並走するミノリは、この2年の間に鍛え上げた鑑定魔法気配の察知を駆使して敵の位置を伝えてくる。
鑑定魔法は古代魔術でも比較的簡単な部類に入る魔法だ。
だが、それでも火属性魔法とは異系統。
それを2年である程度の完成度まで持ってきたのは、ひとえにミノリのセンスと努力の賜物だ。
「……分かった。A級の方、行けるか?」
「――任せてください!」
ミノリは嬉しそうに頷いた。
まだ姿を見せては無いが、俺の見立てではD級魔獣4体は雄蛇鳥。
蛇のような尻尾と鶏のような身体を持っており、食用としても広く愛されている魔獣だ。
対してA級は魔獣、魔肉熊だろう。
体長はおおよそ2メートル。
魔獣の肉を食べて成長することを特徴とするこの熊は、食べた魔獣の数に比例して強くなる。

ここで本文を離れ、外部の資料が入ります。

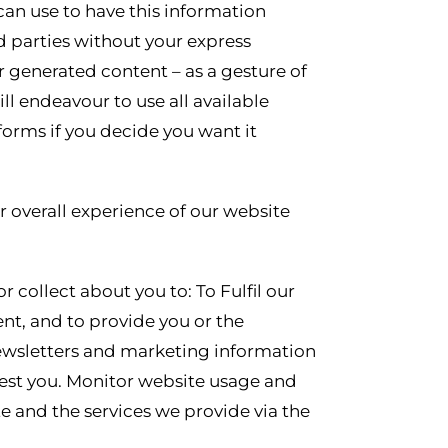
can use to have this information
d parties without your express
generated content – as a gesture of
l endeavour to use all available
forms if you decide you want it
r overall experience of our website
 collect about you to: To Fulfil our
nt, and to provide you or the
newsletters and marketing information
rest you. Monitor website usage and
e and the services we provide via the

今、俺の鑑定魔法で視えている魔肉熊は、十数体ほどの魔獣を食べて魔力を増やした中堅と言ったところだ。
外皮は魔力を帯びて非常に硬くなっていることから、まずは疲弊させて魔力をすり減らしていくのが定石の戦法だ。
ククレ城塞管轄のギルドに素材を売れば1ヶ月くらいは遊んで暮らせるかな。
強個体には分類されないものの冒険者パーティーが総出で戦ってようやく倒せる魔獣だ。
とはいえ今のミノリならば1人で任せても充分倒せるだろうけど。
……懸念事項も一つあるが、それは後々に置いておくとして。
「クェーーッ!」「コッコッコッ」「クァーッ!」「コケケケケケケ!!」
ふと茂みの中から、4匹の雄蛇鶏が一斉に飛び出してきた。
皆、茂みの奥の何かから逃げ惑っている様子だ。
ドドドドド、と大きな足音を立ててミノリの横を雄蛇鶏たちが通り過ぎていく。
本来、戦う前ともなればそのヒトの殺気と相まって少しは魔力が漏れ出すものだ。
だが雄蛇鶏《コカトリス》は、ミノリが茂みの奥に放つ殺気に気付くこともなく彼女の横を走り抜けていった。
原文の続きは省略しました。